- **PROBLEM DESCRIPTION**
The entries below contain a line with "Amicus/GMB dispute at William Cook" and a line with "in dispute, they". Quote exactly those two lines and all lines between them.

- **STORED DATA**
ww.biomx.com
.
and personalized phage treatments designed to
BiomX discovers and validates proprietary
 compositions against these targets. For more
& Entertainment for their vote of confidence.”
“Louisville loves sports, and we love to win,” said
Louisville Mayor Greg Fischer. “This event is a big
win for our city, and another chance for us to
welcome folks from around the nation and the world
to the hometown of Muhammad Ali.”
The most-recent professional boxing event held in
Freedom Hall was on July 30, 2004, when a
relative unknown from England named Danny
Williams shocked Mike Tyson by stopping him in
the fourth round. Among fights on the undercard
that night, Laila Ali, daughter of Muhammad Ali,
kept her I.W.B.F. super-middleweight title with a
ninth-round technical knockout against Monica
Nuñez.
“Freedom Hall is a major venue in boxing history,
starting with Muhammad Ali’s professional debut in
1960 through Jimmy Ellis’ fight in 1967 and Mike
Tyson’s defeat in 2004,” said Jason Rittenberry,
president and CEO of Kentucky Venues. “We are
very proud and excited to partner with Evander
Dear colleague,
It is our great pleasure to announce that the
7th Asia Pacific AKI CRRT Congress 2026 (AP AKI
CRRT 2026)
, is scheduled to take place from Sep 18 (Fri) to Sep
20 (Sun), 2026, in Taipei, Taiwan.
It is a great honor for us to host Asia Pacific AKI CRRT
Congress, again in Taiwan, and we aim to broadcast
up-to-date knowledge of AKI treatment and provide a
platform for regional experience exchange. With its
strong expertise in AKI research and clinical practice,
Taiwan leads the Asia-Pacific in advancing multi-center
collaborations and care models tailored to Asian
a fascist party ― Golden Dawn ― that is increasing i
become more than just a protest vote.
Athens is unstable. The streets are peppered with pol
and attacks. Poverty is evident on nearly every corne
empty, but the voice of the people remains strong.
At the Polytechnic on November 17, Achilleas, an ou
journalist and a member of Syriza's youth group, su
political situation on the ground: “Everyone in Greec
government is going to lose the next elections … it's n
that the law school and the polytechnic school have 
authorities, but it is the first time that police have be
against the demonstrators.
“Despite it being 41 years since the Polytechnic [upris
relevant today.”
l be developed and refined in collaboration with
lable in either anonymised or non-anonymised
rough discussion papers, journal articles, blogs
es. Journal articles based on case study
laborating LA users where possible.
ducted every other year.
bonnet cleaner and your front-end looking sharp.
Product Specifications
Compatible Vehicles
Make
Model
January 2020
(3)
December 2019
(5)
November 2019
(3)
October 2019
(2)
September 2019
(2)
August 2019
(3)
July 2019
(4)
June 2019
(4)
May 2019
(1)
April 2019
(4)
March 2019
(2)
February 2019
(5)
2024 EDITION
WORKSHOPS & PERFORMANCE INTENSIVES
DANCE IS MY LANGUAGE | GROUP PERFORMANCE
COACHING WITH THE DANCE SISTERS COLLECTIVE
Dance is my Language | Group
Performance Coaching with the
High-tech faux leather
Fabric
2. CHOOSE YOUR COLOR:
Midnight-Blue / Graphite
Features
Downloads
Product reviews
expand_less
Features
==
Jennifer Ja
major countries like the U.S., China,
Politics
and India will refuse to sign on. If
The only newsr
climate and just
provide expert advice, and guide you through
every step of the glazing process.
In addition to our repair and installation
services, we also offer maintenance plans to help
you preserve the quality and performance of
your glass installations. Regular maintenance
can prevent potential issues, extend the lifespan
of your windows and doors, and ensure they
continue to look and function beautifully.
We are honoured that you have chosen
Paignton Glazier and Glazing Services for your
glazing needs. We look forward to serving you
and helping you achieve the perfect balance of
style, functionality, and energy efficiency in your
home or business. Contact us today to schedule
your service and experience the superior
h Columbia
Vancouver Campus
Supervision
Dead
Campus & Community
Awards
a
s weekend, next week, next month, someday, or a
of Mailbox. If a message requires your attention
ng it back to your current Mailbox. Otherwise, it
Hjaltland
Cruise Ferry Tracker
==
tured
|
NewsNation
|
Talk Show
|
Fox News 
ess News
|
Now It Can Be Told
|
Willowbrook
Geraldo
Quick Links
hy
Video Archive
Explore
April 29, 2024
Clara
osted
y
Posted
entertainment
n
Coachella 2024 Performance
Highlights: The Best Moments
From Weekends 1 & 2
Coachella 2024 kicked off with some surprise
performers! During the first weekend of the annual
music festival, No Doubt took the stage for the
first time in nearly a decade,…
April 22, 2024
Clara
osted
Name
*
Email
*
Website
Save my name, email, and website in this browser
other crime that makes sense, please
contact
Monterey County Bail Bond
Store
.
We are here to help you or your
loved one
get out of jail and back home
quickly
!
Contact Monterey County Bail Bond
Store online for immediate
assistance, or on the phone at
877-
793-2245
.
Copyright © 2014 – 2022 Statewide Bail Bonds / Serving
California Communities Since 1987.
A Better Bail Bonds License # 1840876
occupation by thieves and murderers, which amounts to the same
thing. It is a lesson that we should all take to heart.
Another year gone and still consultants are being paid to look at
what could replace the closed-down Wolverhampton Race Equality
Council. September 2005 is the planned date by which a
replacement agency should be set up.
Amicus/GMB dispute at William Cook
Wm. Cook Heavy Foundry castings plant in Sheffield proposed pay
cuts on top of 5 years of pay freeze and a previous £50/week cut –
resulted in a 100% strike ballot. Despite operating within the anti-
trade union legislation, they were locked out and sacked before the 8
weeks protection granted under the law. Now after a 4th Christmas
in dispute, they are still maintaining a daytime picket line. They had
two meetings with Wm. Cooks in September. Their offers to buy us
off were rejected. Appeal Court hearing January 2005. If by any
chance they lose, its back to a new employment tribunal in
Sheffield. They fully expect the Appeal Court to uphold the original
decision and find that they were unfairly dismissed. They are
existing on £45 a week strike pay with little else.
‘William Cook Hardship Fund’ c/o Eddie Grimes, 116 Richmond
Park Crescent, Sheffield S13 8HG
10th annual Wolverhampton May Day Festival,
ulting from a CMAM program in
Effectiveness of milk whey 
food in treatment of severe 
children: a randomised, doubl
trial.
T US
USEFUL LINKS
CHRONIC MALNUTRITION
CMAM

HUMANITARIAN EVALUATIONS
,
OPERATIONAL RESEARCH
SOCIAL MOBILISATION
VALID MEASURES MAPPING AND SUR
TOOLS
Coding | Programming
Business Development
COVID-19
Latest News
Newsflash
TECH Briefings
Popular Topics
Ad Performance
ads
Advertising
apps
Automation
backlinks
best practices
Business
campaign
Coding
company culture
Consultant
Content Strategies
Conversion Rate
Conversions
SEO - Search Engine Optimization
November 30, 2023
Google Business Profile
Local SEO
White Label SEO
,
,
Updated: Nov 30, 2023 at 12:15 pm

- **EXPECTED ANSWER**
Amicus/GMB dispute at William Cook
Wm. Cook Heavy Foundry castings plant in Sheffield proposed pay
cuts on top of 5 years of pay freeze and a previous £50/week cut –
resulted in a 100% strike ballot. Despite operating within the anti-
trade union legislation, they were locked out and sacked before the 8
weeks protection granted under the law. Now after a 4th Christmas
in dispute, they are still maintaining a daytime picket line. They had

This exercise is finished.